Él se lo piensa. Los observa por un par de segundos y accede.

—Buena elección—consiente. Y chasquea tres veces seguidas.

La bailarina se tropieza y cae en medio de la canción. El mimo pone cara de espanto y deja de aparentar que están atrapado dentro de una caja invisible para tenderle la mano. Ella luce apenada y el no habla, pero con un gesto la hace reír. Él señala su sonrisa y asiente en repetidas ocasiones. Después hace un puchero y niega varias veces con la cabeza. Ella le regala una sonrisa gigante, le da las gracias por la ayuda y le deja unas cuentas monedas en el gorro. Cada quien vuelve a lo suyo, pero se lanzan miradas.

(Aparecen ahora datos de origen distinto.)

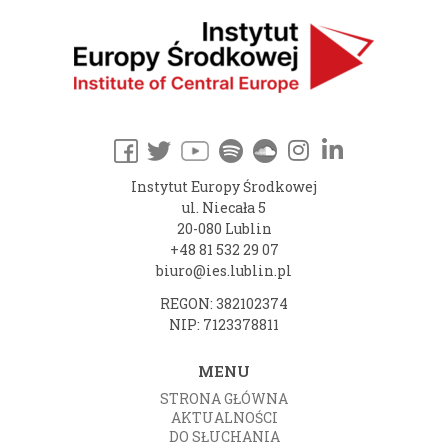
Instytut Europy Środkowej
ul. Niecała 5
20-080 Lublin
+48 81 532 29 07
biuro@ies.lublin.pl
REGON: 382102374
NIP: 7123378811
MENU
STRONA GŁÓWNA
AKTUALNOŚCI
DO SŁUCHANIA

Miradas palpables.

Cecilia está estupefacta.

—Eh—le dicen por detrás—. Faltan diez para las ochos.

—Tengo un límite de quince minutos—lo calma ella—. Quiero saber cómo termina esto.

—¿Ya me crees?—pregunta él.

—Creo que ellos dos harían bonita pareja—responde.

—Yo también. Y creo que lo harán—concuerda él—. Pero yo sí debo volver para antes de las ocho—confiesa—. Mañana hago turno en la mañana.

—Claro, en el ministerio del amor— y por un segundo, se sorprende de no escuchar sarcasmo en su propia voz.